Example workflows for different use cases.

## Pattern 1: SSc Skin Fibroblast Discovery (Demo)

The primary demo use case. SSc skin biopsies with fibroblast subtypes, immune cells, and vascular cells.

**Key settings:** `reference="Healthy"`, `disease_name="systemic sclerosis"`, full genetic evidence enabled.

**Expected biology:** TGF-beta/ECM in fibroblasts, IFN signature in macrophages/pericytes, TGFB1-TGFBR1 L-R interactions between macrophages and fibroblasts.

**Known SSc targets to validate:** TGFBR1, PDGFRA, IL6R, JAK1/2, COL1A1, FN1, POSTN.

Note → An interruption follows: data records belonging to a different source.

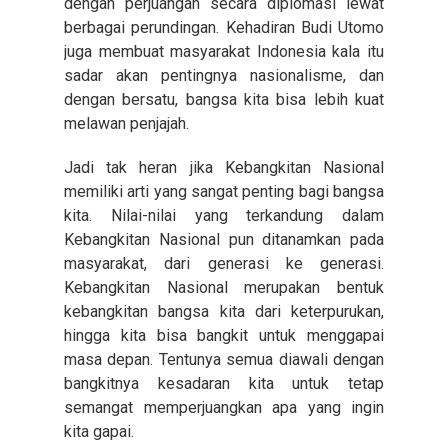
dengan perjuangan secara diplomasi lewat
berbagai perundingan. Kehadiran Budi Utomo
juga membuat masyarakat Indonesia kala itu
sadar akan pentingnya nasionalisme, dan
dengan bersatu, bangsa kita bisa lebih kuat
melawan penjajah.
Jadi tak heran jika Kebangkitan Nasional
memiliki arti yang sangat penting bagi bangsa
kita. Nilai-nilai yang terkandung dalam
Kebangkitan Nasional pun ditanamkan pada
masyarakat, dari generasi ke generasi.
Kebangkitan Nasional merupakan bentuk
kebangkitan bangsa kita dari keterpurukan,
hingga kita bisa bangkit untuk menggapai
masa depan. Tentunya semua diawali dengan
bangkitnya kesadaran kita untuk tetap
semangat memperjuangkan apa yang ingin
kita gapai.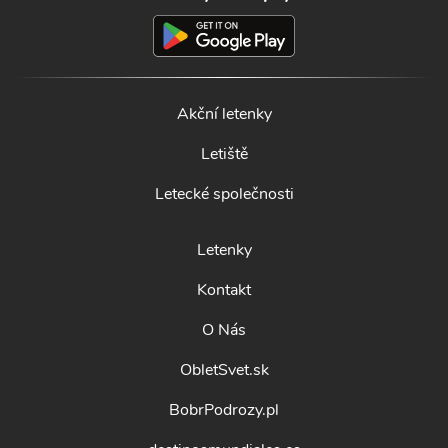
Akční letenky
Letiště
Letecké společnosti
Letenky
Kontakt
O Nás
ObletSvet.sk
BobrPodrozy.pl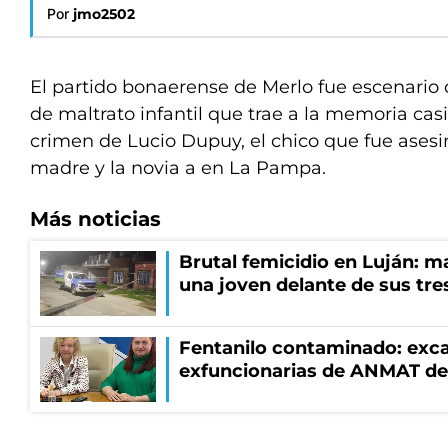
Por
jmo2502
El partido bonaerense de Merlo fue escenario 
de maltrato infantil que trae a la memoria ca
crimen de Lucio Dupuy, el chico que fue asesi
madre y la novia a en La Pampa.
Más noticias
Brutal femicidio en Luján: m
una joven delante de sus tres
Fentanilo contaminado: exca
exfuncionarias de ANMAT de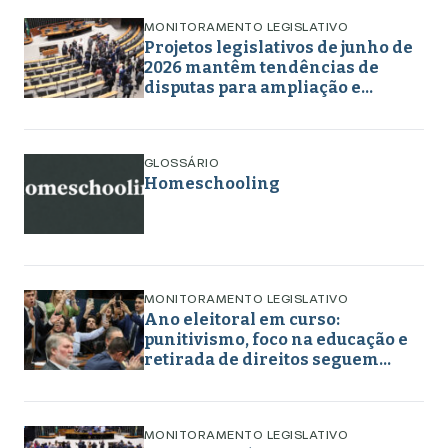
MONITORAMENTO LEGISLATIVO
Projetos legislativos de junho de
2026 mantêm tendências de
disputas para ampliação e
retirada de direitos em torno de
gênero, educação e
enfrentamento a crimes
GLOSSÁRIO
Homeschooling
MONITORAMENTO LEGISLATIVO
Ano eleitoral em curso:
punitivismo, foco na educação e
retirada de direitos seguem
marcando projetos em maio de
2026
MONITORAMENTO LEGISLATIVO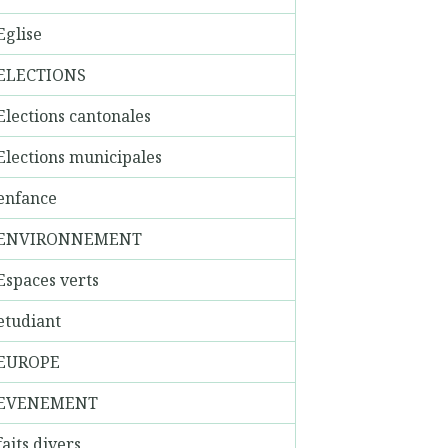
Eglise
ELECTIONS
Elections cantonales
Elections municipales
enfance
ENVIRONNEMENT
Espaces verts
etudiant
EUROPE
EVENEMENT
faits divers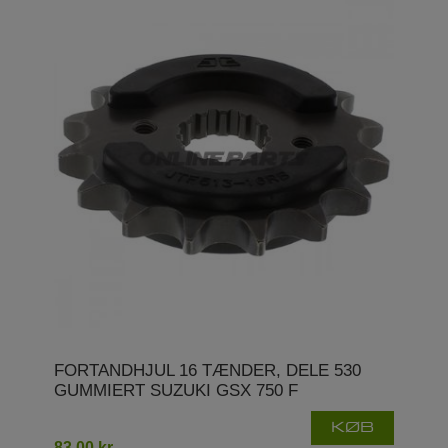
FORTANDHJUL 16 TÆNDER, DELE 530
GUMMIERT SUZUKI GSX 750 F
KØB
83,00 kr.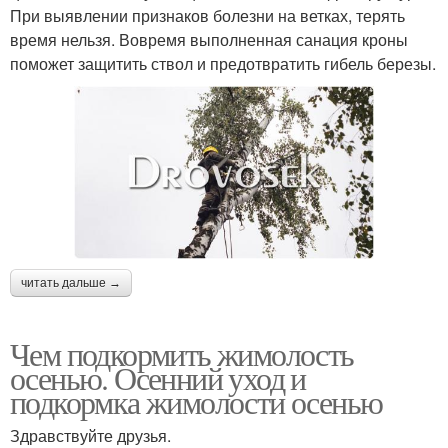
При выявлении признаков болезни на ветках, терять
время нельзя. Вовремя выполненная санация кроны
поможет защитить ствол и предотвратить гибель березы.
читать дальше →
Чем подкормить жимолость
осенью. Осенний уход и
подкормка жимолости осенью
Здравствуйте друзья.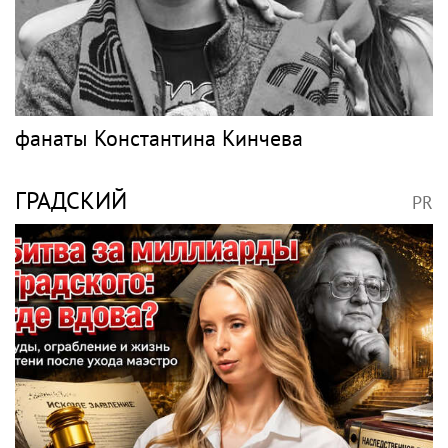
фанаты Константина Кинчева
ГРАДСКИЙ
PR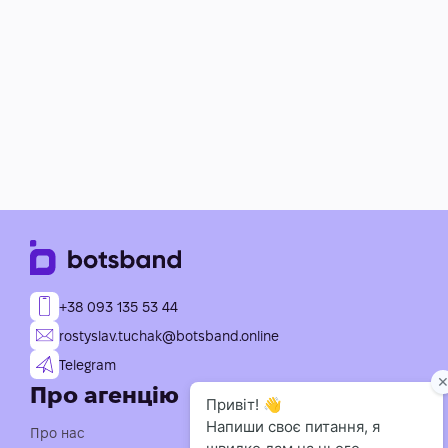
+38 093 135 53 44
rostyslav.tuchak@botsband.online
Telegram
Про агенцію
Послуги
Індивідуальна розробка
Про нас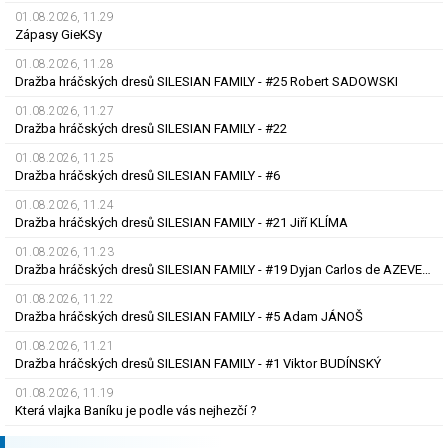
01.08.2026, 11.29
Zápasy GieKSy
01.08.2026, 11.28
Dražba hráčských dresů SILESIAN FAMILY - #25 Robert SADOWSKI
01.08.2026, 11.27
Dražba hráčských dresů SILESIAN FAMILY - #22
01.08.2026, 11.25
Dražba hráčských dresů SILESIAN FAMILY - #6
01.08.2026, 11.24
Dražba hráčských dresů SILESIAN FAMILY - #21 Jiří KLÍMA
01.08.2026, 11.23
Dražba hráčských dresů SILESIAN FAMILY - #19 Dyjan Carlos de AZEVEDO
01.08.2026, 11.22
Dražba hráčských dresů SILESIAN FAMILY - #5 Adam JÁNOŠ
01.08.2026, 11.21
Dražba hráčských dresů SILESIAN FAMILY - #1 Viktor BUDÍNSKÝ
01.08.2026, 11.19
Která vlajka Baníku je podle vás nejhezčí ?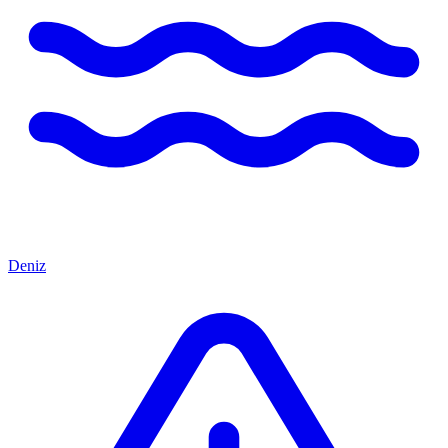
Deniz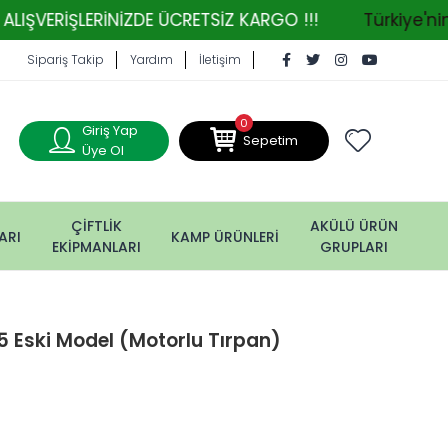
LERİNİZDE ÜCRETSİZ KARGO !!!
Türkiye'nin Tarım
Sipariş Takip
Yardım
İletişim
0
Giriş Yap
Sepetim
Üye Ol
ÇİFTLİK
AKÜLÜ ÜRÜN
ARI
KAMP ÜRÜNLERİ
EKİPMANLARI
GRUPLARI
5 Eski Model (Motorlu Tırpan)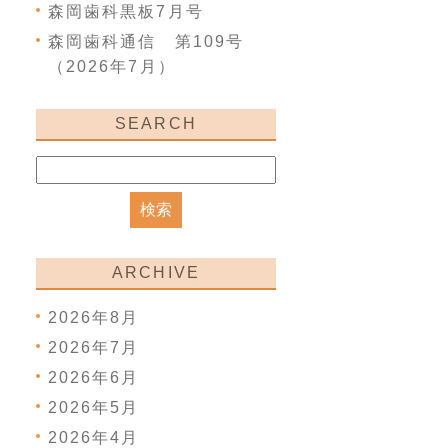
森岡歯科黒板7月号
森岡歯科通信 第109号
（2026年7月）
SEARCH
ARCHIVE
2026年8月
2026年7月
2026年6月
2026年5月
2026年4月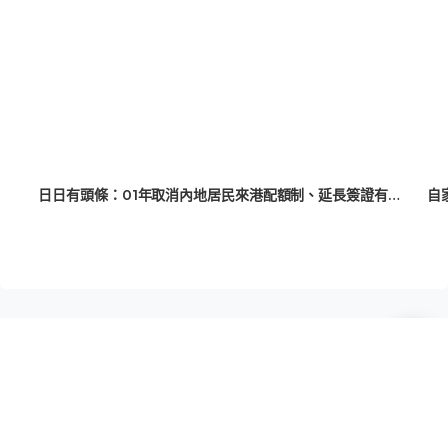
日日有頭條：01年取消內地居民來港配額制、延長簽證有效期
自遠方：留學生孤身異鄉求學 「親善家庭」用心傳達香港如家的溫暖
推薦閱讀
JUPAS放榜｜東華學院誤向所有申請人
發送取錄電郵 涉人為操作疏忽、影響
11,139人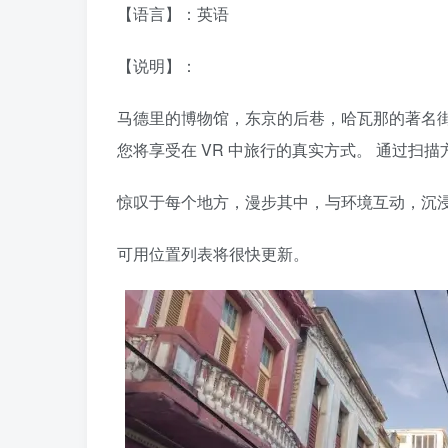
【语言】：英语
【说明】：
马德里的博物馆，东京的后巷，哈瓦那的著名
您将享受在 VR 中旅行的真实方式。 通过扫
惊叹于每个地方，漫步其中，与环境互动，沉浸在
可用位置列表将很快更新。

## Pattern 2: Chaining from scrnaseq-scanpy-core-analysis

When the user has already run the core scRNA-seq pipeline:

```
from load_data import load_annotated_h5ad
adata = load_annotated_h5ad("adata_processed.h5ad",
                             celltype_key="cell_type",
                             condition_key="condition",
                             sample_key="donor_id")

# The h5ad from scanpy core has .X = log-normalized, .layers["counts"] = raw
# IMPORTANT: pass layer="counts" for DESeq2
de_results = run_pseudobulk_de(adata, reference="Control", layer="counts")
```

## Pattern 3: Inflammatory Disease (IBD, RA, Lupus)

For autoimmune/inflammatory diseases, adjust the disease context:

```
from target_scoring import score_targets

# Custom disease context for IBD
ibd_context = {
    "name": "inflammatory bowel disease",
    "relevant_cell_types": [
        "macrophage", "monocyte", "T cell", "Th17", "Treg",
        "epithelial", "fibroblast", "B cell", "plasma cell",
    ],
    "relevant_pathways": [
        "TNF", "NFkB", "IL17", "IL23", "JAK", "STAT",
        "inflammatory", "immune", "interferon", "autophagy",
    ],
    "relevant_lr_pairs": [
        ("TNF", "TNFRSF1A"), ("IL17A", "IL17RA"),
        ("IL23A", "IL23R"), ("IL6", "IL6R"),
        ("CCL2", "CCR2"), ("CXCL8", "CXCR1"),
    ],
}

scores = score_targets(de_results, pathway_results, lr_results,
                        genetic_results, ot_annotations,
                        disease_context=ibd_context)
```

## Pattern 4: Raw Count Matrix Input

When starting from raw counts (no prior scRNA-seq processing):

```
from load_data import load_raw_data
from preprocess import run_preprocessing_pipeline

adata = load_raw_data("path/to/filtered_feature_bc_matrix/")
adata = run_preprocessing_pipeline(adata, species="human")

# Verify preprocessing added required columns
assert "cell_type" in adata.obs.columns
assert "X_umap" in adata.obsm

# Then run the standard pipeline...
```

## Pattern 5: Transcriptomics-Only (No Genetic Evidence)

For rapid exploration without API queries:

```
# Skip genetic evidence and OT queries
scores = score_targets(de_results, pathway_results, lr_results,
                        genetic_results=None, ot_annotations=None)
```

The scoring automatically reweights: genetic\_evidence weight (0.25) is redistributed to DE, pathway, L-R, specificity, and druggability. Druggability defaults to 0.2 for all targets.